The situation
A seed-stage B2B SaaS team had raised on early traction and was hiring ahead of Series A. Marketing had been running for fourteen months and was producing results, but the team could not reliably explain why any given month was good or bad. The founders were making the majority of commercial decisions by instinct, and the marketing function was effectively an execution layer without a decision layer.
The brief from the CEO was short: “I do not want to add more activity. I want the team to know what it is actually trying to learn.”
Diagnosis (weeks 1–2)
The first two weeks were a structured diagnosis, not a discovery sprint. The goal was to separate the urgent noise from the decisions that actually mattered.
What we found:
- Seven active acquisition channels. Three were absorbing most of the calendar time. Only one had clear evidence of compounding return.
- A landing page that described the product in internal language. The real customer language — visible in support tickets, sales transcripts, and onboarding calls — was not making it into the site.
- A “weekly growth sync” that reviewed tactics but not hypotheses. The team could list what had happened but not what had been learned.
- Monthly reporting that pulled numbers from five tools into a spreadsheet. Nobody used the spreadsheet to make a decision.
The diagnosis ended with a three-page memo: the real bottleneck was not channel performance. It was decision quality.
The rebuild (weeks 3–12)
Three layers were rebuilt in parallel.
1. A single GTM priority stack
One page. Three priorities for the quarter. Each one tied to a specific commercial outcome the team could actually measure. Everything that did not contribute to one of the three priorities was paused, parked, or killed. Three channels were retired in the first month.
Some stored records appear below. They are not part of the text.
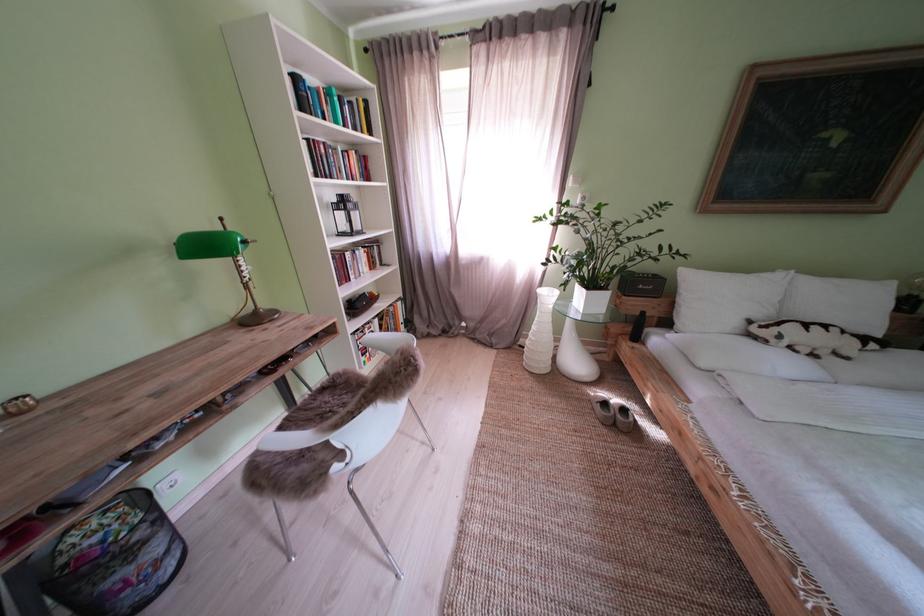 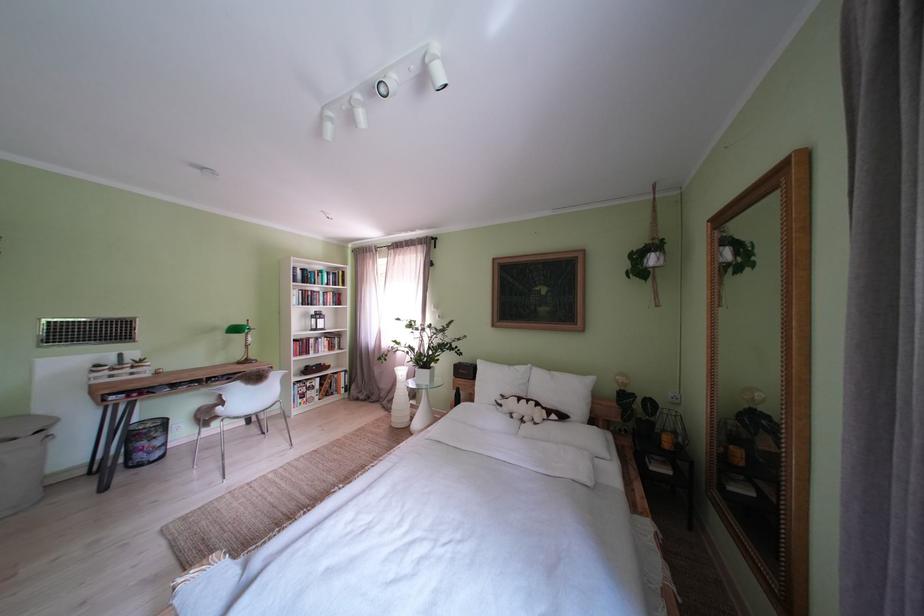 In the second image, find the point that corresponds to (x=723, y=304) in the first image.

(500, 386) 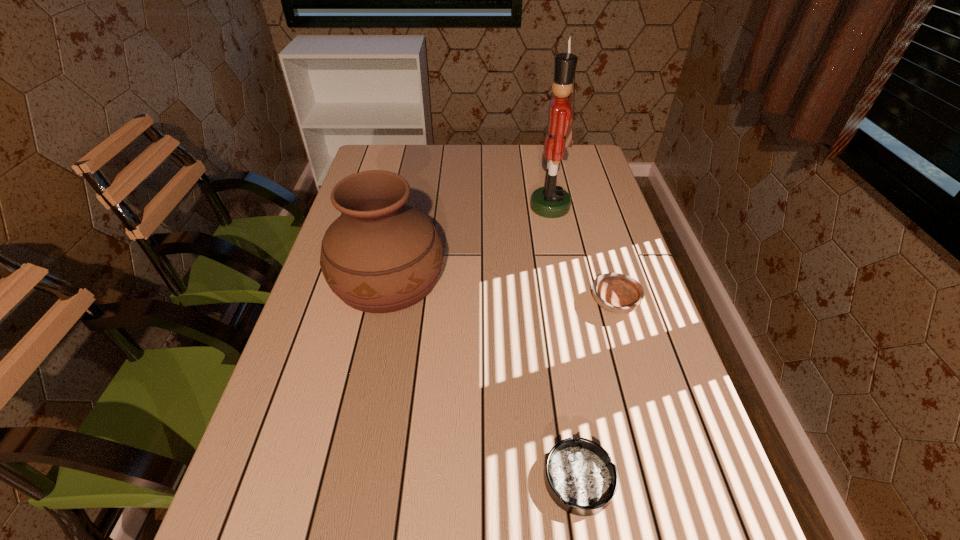 Where is `the farthest object`? This screenshot has width=960, height=540. the farthest object is located at coordinates (551, 201).

Locate an element on the screen. This screenshot has width=960, height=540. nutcracker is located at coordinates (551, 201).

Where is `the third shortest object`? the third shortest object is located at coordinates (380, 255).

The width and height of the screenshot is (960, 540). What are the coordinates of `the leftmost object` in the screenshot? It's located at (380, 255).

Locate an element on the screen. the third tallest object is located at coordinates (617, 293).

At what (x,y) coordinates should I click in order to perform the action: click on the shortest object. Please return your answer as a coordinate pair (x, y). Looking at the image, I should click on (581, 479).

Image resolution: width=960 pixels, height=540 pixels. I want to click on the nearest object, so click(x=581, y=479).

Locate an element on the screen. free spot located 0.210m on the front-facing side of the nutcracker is located at coordinates (462, 207).

Locate an element on the screen. Image resolution: width=960 pixels, height=540 pixels. vacant space located 0.350m on the front-facing side of the nutcracker is located at coordinates (417, 207).

At what (x,y) coordinates should I click in order to perform the action: click on free location located on the front-facing side of the nutcracker. Please return your answer as a coordinate pair (x, y). The image size is (960, 540). Looking at the image, I should click on (439, 207). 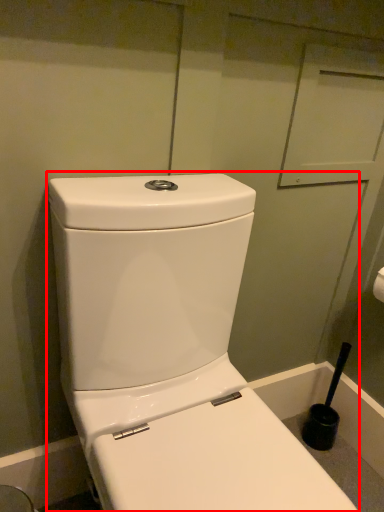 Question: From the image's perspective, where is toilet (annotated by the red box) located in relation to brush in the image?

Choices:
 (A) below
 (B) above

Answer: (B) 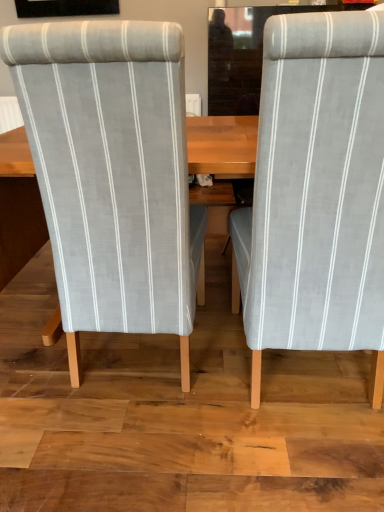 Question: From the image's perspective, is gray fabric chair at right, which is the 1th chair in right-to-left order, positioned above or below light gray striped fabric chair at left, which appears as the first chair when viewed from the left?

Choices:
 (A) above
 (B) below

Answer: (B)

Question: Does point (283, 201) appear closer or farther from the camera than point (114, 293)?

Choices:
 (A) farther
 (B) closer

Answer: (B)

Question: Considering the relative positions of gray fabric chair at right, which is the 1th chair in right-to-left order, and light gray striped fabric chair at left, which appears as the first chair when viewed from the left, in the image provided, is gray fabric chair at right, which is the 1th chair in right-to-left order, to the left or to the right of light gray striped fabric chair at left, which appears as the first chair when viewed from the left,?

Choices:
 (A) left
 (B) right

Answer: (B)

Question: Considering the positions of point (110, 31) and point (299, 329), is point (110, 31) closer or farther from the camera than point (299, 329)?

Choices:
 (A) closer
 (B) farther

Answer: (A)

Question: From a real-world perspective, is light gray striped fabric chair at left, the second chair from the right, above or below gray fabric chair at right, the second chair positioned from the left?

Choices:
 (A) above
 (B) below

Answer: (B)

Question: In the image, is light gray striped fabric chair at left, the second chair from the right, on the left side or the right side of gray fabric chair at right, the second chair positioned from the left?

Choices:
 (A) left
 (B) right

Answer: (A)

Question: From the image's perspective, is light gray striped fabric chair at left, the second chair from the right, located above or below gray fabric chair at right, the second chair positioned from the left?

Choices:
 (A) above
 (B) below

Answer: (A) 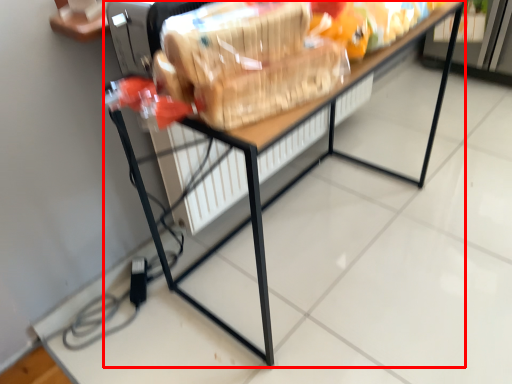 Question: From the image's perspective, where is table (annotated by the red box) located in relation to stuff in the image?

Choices:
 (A) below
 (B) above

Answer: (A) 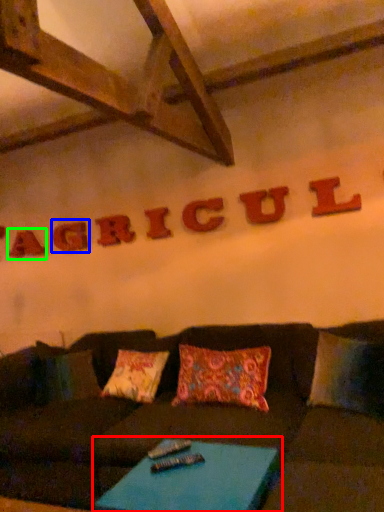 Question: Which object is the farthest from table (highlighted by a red box)? Choose among these: letter (highlighted by a blue box) or letter (highlighted by a green box).

Choices:
 (A) letter
 (B) letter

Answer: (B) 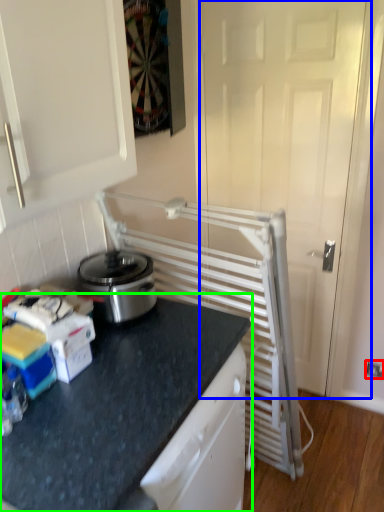 Question: Which is farther away from electric outlet (highlighted by a red box)? screen door (highlighted by a blue box) or countertop (highlighted by a green box)?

2. An experiment cadence with explicit hypotheses
Every experiment now had a written hypothesis, a pre-agreed decision rule, and a single owner. The weekly sync was replaced with a fortnightly review that opened with the experiments closed that week and what each one had taught the team. “What did we learn?” became the first question in the room.
3. A monthly growth review
A 45-minute monthly session with the CEO and head of product. No slides. One page: priorities, experiments closed, learnings, decisions, revisions. The review produced decisions, not updates. By month three, the CEO was attending, not running it.
What changed
By day 90:
- Qualified pipeline had grown 2.4× versus the previous 90 days, driven mostly by sharper targeting and a positioning update that reflected the actual job customers were hiring the product for.
- Outbound reply rates rose by 42% after a narrative refresh built from existing customer language — no new research project required.
- Active channels dropped from seven to three. Per-channel learning accelerated; team meetings got shorter.
- The CEO estimated a 60% reduction in time spent in marketing decisions. More importantly, the decisions that did reach the CEO were the right ones.
The engagement handed off to the in-house team with a written operating rhythm, a decision log, and a short hiring brief for the first full-time marketing leader.
Where this fit
This was a classic fractional CMO window: real demand, growing team, rising cost of unclear priorities, and a founder who knew the commercial spine needed to be built before the next hire, not after. The value was not in doing more — it was in building the decision layer the team had never had.
This case study is anonymised. Engagement details, metrics, and quote are preserved with the client’s permission; company name and identifying specifics are withheld.